I currently work at PointSource in Raleigh where I’m a Director of UX. But over the past 15 years, I’ve worked as a visual and user experience designer. I have also worked as a developer and strategist.  In that time, some themes have emerged that are important to me.

Building stuff

To me, it’s about the work. My worst days are spent doing email and talking about working. My best days are when I come home with my hands black from dry erase markers used in furious, collaborative work sessions dedicated to designing something- days spent working with the designers, developers, and clients – days spent building something.

I also enjoy building departments. Instead of building by mandate, I prefer to build organically by creating constant value for an organization. I’m always looking for ways to integrate new team members into the larger organization and establishing protocols to ensure success.
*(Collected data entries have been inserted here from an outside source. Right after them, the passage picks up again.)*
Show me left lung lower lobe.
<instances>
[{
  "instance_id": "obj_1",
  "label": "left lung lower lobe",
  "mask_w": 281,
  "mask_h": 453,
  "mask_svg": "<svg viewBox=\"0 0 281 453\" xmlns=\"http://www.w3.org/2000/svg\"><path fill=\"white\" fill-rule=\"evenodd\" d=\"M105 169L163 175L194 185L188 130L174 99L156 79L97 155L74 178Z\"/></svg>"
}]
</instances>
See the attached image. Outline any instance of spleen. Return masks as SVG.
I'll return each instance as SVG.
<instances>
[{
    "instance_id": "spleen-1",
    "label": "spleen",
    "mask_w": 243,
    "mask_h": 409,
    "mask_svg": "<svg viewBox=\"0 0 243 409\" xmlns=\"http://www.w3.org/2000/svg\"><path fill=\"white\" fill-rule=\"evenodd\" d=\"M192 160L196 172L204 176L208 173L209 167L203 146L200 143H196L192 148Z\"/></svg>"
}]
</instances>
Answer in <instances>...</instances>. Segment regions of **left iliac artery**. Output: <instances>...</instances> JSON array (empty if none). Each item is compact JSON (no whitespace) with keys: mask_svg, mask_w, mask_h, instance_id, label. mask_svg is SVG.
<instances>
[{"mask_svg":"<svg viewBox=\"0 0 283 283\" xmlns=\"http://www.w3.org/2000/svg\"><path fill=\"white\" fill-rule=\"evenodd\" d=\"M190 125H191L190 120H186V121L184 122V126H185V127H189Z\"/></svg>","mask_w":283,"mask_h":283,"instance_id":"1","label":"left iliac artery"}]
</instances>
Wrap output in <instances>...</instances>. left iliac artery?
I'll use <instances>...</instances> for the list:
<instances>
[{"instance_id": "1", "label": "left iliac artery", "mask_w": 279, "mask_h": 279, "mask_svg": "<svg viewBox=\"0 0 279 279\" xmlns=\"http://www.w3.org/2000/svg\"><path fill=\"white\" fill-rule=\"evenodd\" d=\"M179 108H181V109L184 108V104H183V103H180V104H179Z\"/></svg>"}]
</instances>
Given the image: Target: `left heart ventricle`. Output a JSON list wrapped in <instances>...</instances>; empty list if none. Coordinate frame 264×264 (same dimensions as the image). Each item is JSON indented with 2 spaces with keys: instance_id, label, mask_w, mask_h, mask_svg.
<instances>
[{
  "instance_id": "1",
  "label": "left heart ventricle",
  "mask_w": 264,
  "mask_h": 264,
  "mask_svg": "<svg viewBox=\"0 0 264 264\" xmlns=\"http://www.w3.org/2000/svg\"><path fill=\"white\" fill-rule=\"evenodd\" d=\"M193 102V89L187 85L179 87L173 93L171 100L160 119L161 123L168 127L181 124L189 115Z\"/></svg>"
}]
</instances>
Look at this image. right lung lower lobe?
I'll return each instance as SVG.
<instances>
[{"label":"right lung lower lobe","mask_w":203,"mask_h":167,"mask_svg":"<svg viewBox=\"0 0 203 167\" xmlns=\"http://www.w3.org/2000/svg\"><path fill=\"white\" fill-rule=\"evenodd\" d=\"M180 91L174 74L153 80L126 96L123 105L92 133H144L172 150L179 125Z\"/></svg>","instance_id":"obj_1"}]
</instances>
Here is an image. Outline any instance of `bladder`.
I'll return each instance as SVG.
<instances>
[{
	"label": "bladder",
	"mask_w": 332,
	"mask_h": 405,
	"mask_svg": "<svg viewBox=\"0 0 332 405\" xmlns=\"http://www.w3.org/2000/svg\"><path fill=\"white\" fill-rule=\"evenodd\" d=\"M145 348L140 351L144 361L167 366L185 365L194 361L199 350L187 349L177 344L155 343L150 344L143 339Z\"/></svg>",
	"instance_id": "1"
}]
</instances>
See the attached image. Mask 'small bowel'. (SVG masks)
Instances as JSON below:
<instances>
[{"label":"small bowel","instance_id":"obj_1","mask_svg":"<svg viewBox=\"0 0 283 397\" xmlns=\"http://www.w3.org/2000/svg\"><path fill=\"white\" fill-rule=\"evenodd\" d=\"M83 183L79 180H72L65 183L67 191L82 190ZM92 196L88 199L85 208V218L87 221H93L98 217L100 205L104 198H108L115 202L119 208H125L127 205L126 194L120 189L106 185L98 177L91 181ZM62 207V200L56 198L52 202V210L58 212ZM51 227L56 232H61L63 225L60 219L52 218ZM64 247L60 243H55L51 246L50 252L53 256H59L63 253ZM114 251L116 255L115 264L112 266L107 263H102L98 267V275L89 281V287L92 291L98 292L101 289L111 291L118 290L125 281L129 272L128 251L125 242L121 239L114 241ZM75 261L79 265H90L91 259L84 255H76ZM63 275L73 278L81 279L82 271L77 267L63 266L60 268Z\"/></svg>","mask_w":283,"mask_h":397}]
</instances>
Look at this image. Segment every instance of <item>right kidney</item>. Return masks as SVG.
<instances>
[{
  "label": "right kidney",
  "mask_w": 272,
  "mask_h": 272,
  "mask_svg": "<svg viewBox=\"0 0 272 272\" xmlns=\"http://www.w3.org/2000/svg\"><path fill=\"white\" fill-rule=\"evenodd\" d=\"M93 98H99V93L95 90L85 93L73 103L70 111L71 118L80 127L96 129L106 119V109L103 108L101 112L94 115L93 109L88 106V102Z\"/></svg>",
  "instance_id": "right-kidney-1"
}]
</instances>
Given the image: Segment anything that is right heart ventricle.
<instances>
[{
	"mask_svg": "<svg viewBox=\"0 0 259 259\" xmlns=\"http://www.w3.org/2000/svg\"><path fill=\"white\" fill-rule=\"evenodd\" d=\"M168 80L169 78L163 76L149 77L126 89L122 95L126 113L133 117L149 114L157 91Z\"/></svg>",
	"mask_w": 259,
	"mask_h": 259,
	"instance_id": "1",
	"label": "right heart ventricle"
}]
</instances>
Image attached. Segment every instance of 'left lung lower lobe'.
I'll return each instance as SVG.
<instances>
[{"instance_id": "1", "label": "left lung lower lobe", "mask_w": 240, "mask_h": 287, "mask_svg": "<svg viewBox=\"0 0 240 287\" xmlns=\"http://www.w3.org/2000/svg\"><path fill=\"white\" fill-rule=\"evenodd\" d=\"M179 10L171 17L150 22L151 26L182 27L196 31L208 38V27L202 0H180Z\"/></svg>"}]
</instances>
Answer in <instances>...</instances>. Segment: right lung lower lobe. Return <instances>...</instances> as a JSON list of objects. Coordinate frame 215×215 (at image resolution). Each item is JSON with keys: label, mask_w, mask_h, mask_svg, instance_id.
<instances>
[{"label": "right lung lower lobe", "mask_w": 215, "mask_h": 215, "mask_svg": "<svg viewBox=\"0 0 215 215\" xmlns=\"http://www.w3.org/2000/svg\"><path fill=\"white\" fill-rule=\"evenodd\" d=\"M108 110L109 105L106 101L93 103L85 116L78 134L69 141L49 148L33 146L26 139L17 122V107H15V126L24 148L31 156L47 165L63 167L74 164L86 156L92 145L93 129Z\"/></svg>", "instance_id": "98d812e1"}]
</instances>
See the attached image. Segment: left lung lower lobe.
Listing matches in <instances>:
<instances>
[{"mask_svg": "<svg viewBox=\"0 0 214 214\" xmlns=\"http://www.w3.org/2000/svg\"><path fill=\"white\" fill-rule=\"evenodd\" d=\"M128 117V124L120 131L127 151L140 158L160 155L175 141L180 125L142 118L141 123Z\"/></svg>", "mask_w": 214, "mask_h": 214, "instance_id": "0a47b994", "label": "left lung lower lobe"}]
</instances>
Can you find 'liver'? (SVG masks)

It’s taken me a long time to learn what I suck at and what I’m good at. I’m not a project manager or a sales person (as much as I respect and need those people). I’m a builder.  I’m valuable when things need to get done.
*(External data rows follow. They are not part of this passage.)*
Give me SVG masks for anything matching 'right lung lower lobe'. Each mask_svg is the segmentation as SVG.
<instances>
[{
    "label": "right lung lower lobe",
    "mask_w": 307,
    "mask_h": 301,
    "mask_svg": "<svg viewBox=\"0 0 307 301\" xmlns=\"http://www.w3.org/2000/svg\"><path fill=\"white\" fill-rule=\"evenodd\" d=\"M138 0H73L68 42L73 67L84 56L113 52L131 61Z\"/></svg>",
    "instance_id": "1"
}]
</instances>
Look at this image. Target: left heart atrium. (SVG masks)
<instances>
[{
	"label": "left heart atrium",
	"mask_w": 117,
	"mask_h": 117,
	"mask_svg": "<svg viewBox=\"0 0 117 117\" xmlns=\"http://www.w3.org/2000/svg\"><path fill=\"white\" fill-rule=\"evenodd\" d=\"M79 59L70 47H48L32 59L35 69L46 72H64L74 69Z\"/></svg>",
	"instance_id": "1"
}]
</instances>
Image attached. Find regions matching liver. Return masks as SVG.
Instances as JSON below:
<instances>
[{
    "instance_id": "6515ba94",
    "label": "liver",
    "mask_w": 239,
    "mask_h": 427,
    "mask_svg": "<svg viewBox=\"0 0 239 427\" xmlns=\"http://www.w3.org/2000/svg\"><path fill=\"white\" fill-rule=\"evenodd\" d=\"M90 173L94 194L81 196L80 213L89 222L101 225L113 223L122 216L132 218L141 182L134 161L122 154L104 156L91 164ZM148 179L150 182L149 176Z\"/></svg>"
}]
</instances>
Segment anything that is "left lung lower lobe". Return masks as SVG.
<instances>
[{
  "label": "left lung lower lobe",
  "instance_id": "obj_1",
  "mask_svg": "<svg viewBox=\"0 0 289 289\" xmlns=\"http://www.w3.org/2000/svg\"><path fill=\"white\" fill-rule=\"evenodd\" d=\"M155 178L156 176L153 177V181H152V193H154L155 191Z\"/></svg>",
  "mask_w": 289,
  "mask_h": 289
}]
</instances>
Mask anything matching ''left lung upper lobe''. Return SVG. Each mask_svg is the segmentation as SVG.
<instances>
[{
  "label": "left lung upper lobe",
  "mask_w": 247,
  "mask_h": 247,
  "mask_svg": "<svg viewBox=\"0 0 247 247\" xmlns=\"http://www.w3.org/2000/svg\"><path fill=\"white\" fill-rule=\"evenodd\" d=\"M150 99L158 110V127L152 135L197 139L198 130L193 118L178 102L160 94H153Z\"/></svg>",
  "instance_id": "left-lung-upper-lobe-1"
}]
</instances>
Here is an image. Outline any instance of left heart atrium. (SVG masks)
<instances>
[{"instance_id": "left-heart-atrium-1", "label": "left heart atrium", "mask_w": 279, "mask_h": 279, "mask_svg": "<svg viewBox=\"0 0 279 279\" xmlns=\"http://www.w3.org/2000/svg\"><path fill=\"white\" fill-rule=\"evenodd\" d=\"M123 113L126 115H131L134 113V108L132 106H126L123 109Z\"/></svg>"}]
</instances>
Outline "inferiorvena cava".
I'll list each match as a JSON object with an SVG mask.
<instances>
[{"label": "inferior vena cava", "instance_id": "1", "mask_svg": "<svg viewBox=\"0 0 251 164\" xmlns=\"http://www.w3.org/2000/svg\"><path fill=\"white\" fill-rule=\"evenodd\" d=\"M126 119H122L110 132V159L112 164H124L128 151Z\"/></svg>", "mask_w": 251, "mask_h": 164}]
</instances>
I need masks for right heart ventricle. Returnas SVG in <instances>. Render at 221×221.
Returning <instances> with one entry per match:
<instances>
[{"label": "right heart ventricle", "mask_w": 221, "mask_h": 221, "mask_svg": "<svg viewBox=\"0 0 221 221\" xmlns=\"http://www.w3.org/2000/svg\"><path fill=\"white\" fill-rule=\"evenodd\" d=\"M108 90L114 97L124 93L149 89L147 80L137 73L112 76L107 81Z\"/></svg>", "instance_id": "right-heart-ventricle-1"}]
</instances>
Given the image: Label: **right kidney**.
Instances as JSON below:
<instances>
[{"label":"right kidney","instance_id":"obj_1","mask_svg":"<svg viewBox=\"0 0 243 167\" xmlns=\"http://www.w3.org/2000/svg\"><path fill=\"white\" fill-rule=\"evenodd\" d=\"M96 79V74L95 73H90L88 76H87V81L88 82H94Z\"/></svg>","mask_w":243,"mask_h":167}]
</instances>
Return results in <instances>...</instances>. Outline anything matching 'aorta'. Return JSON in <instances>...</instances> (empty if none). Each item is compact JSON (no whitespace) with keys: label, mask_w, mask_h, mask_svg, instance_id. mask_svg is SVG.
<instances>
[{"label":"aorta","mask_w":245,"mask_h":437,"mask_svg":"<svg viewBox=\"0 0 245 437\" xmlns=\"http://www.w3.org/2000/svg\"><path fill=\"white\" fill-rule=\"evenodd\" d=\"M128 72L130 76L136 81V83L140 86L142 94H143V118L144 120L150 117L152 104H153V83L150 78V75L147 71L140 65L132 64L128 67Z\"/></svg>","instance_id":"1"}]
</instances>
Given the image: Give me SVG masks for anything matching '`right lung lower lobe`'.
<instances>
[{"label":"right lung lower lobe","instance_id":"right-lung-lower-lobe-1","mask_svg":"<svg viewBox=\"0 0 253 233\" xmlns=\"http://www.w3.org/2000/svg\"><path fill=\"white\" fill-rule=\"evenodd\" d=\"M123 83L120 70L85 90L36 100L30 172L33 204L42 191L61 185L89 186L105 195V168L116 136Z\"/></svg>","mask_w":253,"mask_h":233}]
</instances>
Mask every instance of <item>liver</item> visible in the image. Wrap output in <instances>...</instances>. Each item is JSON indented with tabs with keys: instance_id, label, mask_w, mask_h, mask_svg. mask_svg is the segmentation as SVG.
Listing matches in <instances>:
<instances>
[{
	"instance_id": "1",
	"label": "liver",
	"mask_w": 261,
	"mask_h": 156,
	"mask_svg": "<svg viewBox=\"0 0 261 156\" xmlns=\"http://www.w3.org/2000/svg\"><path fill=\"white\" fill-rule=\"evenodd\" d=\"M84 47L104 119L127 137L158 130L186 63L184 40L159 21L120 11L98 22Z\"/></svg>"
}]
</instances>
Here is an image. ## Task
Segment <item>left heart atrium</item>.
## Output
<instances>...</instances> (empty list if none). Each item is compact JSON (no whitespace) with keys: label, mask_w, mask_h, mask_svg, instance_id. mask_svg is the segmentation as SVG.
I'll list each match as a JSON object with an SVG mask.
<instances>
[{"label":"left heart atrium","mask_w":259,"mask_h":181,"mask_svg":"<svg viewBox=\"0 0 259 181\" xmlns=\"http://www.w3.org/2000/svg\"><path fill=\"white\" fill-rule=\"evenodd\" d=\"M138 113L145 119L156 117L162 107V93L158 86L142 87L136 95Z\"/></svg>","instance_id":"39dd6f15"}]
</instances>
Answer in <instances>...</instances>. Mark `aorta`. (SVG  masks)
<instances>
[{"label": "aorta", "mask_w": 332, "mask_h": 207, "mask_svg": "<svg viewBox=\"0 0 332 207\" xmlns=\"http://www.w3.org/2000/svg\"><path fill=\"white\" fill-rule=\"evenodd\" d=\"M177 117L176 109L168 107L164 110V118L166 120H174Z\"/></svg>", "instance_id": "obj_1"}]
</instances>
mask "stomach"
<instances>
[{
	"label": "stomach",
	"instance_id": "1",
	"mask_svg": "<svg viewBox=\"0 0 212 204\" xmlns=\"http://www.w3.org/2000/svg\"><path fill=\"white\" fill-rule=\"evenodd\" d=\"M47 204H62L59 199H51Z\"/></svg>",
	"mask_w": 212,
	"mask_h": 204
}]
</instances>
Developing new talent is critical to all organizations. I work to not only train new UX talent, but I also work to help people in other departments learn more about user experience and development. Cross-functional training helps draw people together and helps build empathy for colleagues.

I’ve also worked as an instructor in the past and have volunteered my time with College of Design to help promote the UX field and educate young talent. I also serve on the board of TriUXPA, and help to guide the organization on it’s mission to promote the UX field.
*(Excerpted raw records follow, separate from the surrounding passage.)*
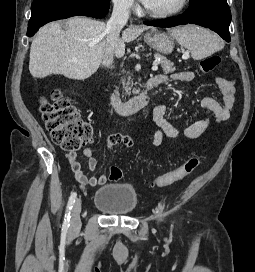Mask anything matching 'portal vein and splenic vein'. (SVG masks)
<instances>
[{"label": "portal vein and splenic vein", "instance_id": "portal-vein-and-splenic-vein-1", "mask_svg": "<svg viewBox=\"0 0 255 272\" xmlns=\"http://www.w3.org/2000/svg\"><path fill=\"white\" fill-rule=\"evenodd\" d=\"M152 70L153 71H157L158 70V63H153Z\"/></svg>", "mask_w": 255, "mask_h": 272}]
</instances>
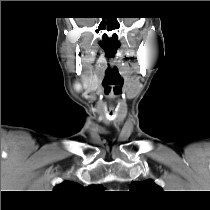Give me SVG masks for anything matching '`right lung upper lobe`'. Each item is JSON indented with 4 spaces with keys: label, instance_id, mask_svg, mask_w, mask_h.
Listing matches in <instances>:
<instances>
[{
    "label": "right lung upper lobe",
    "instance_id": "1",
    "mask_svg": "<svg viewBox=\"0 0 210 210\" xmlns=\"http://www.w3.org/2000/svg\"><path fill=\"white\" fill-rule=\"evenodd\" d=\"M95 187H101L99 186H95ZM79 188H81V186L75 182L72 181H64L61 184H58L55 188L54 191L55 192H70L73 190H79Z\"/></svg>",
    "mask_w": 210,
    "mask_h": 210
}]
</instances>
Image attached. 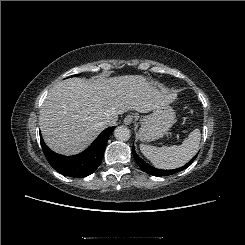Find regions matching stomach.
Masks as SVG:
<instances>
[{"instance_id": "obj_1", "label": "stomach", "mask_w": 245, "mask_h": 245, "mask_svg": "<svg viewBox=\"0 0 245 245\" xmlns=\"http://www.w3.org/2000/svg\"><path fill=\"white\" fill-rule=\"evenodd\" d=\"M175 118V112L169 105L154 110L152 114L140 120L139 139L154 141L163 137L175 123Z\"/></svg>"}]
</instances>
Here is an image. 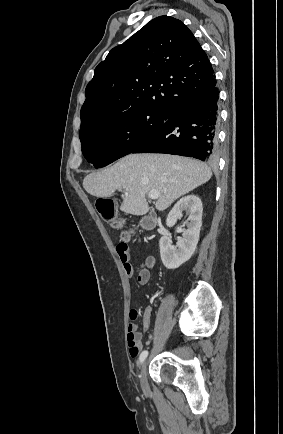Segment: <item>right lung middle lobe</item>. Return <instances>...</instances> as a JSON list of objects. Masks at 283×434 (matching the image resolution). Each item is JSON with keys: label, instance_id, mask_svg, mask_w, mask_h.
I'll return each mask as SVG.
<instances>
[{"label": "right lung middle lobe", "instance_id": "1", "mask_svg": "<svg viewBox=\"0 0 283 434\" xmlns=\"http://www.w3.org/2000/svg\"><path fill=\"white\" fill-rule=\"evenodd\" d=\"M167 119V112L137 109L81 130L82 153L96 168L131 153Z\"/></svg>", "mask_w": 283, "mask_h": 434}]
</instances>
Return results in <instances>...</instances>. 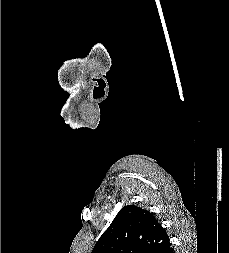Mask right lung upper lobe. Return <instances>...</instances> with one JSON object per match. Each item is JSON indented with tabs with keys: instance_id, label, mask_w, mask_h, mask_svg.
I'll use <instances>...</instances> for the list:
<instances>
[{
	"instance_id": "cb5924a9",
	"label": "right lung upper lobe",
	"mask_w": 229,
	"mask_h": 253,
	"mask_svg": "<svg viewBox=\"0 0 229 253\" xmlns=\"http://www.w3.org/2000/svg\"><path fill=\"white\" fill-rule=\"evenodd\" d=\"M170 244L165 229L147 210L123 207L92 253H161Z\"/></svg>"
}]
</instances>
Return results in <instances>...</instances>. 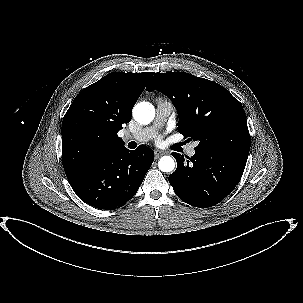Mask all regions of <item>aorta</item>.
Returning <instances> with one entry per match:
<instances>
[{"mask_svg": "<svg viewBox=\"0 0 303 303\" xmlns=\"http://www.w3.org/2000/svg\"><path fill=\"white\" fill-rule=\"evenodd\" d=\"M133 117L140 124L151 123L155 117L154 106L149 102L136 104L133 108ZM158 167L162 172H172L175 168L174 159L171 156H163L158 162Z\"/></svg>", "mask_w": 303, "mask_h": 303, "instance_id": "1", "label": "aorta"}]
</instances>
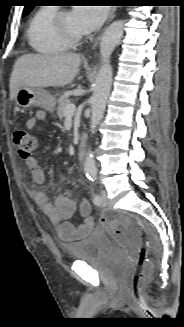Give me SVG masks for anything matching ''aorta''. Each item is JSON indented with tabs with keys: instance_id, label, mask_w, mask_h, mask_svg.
I'll return each mask as SVG.
<instances>
[{
	"instance_id": "aorta-1",
	"label": "aorta",
	"mask_w": 184,
	"mask_h": 327,
	"mask_svg": "<svg viewBox=\"0 0 184 327\" xmlns=\"http://www.w3.org/2000/svg\"><path fill=\"white\" fill-rule=\"evenodd\" d=\"M124 32V22L118 20L109 25L103 33L100 41L101 67L98 71L91 103V121L90 131L95 134L96 127L100 123L106 103L110 94L112 85V67L110 57L116 46L119 44ZM84 171L86 175L95 178L97 176V167L94 155L89 147L84 162Z\"/></svg>"
}]
</instances>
Multi-disciplinary collaboration

Mobile and Web work has become more complex and sophisticated which has resulted in increased specialization in the field. One challenge this creates is a tendency for specialists to become siloed. My work experiences in development, design, and UX, help me integrate often disparate practices. Better collaboration on interactive projects fuses individual work together and improves quality, effectiveness, profitability, and creativity.

User-centered design

I’m a huge proponent of a modified user-centered design process. UCD methodologies clearly help organizations focus on what is most valuable to their users. What’s seemingly obvious, is that it’s also important that organizations clearly define what they need. I say “seemingly” because I am shocked at how often I get blank stares or thoughtless answers when I ask my clients the most important question: “what are your goals?” Because the best design satisfies the user’s needs and the company’s goals in a beautiful, elegant, and simple way.

Iterative, evolutionary design

While we all strive to make a perfect product on the first try, it’s obvious that the most successful ideas are the ones that are improved, iteratively, over time. Unfortunately, this is not what clients like to hear. Clients want to to think that you’ll “knock it outta the park!” They don’t want to hear, “we’ll launch the product and roadmap in important features over the next year.” Clients want to think you know everything. They don’t want to hear “we’re not sure about this idea. Let’s test it with users and watch the analytics and make critical decisions based on the feedback.”

But there is no getting around the fact that design is a process. The sooner you can get a client or company to embrace this simple truth, the sooner they’ll start succeeding.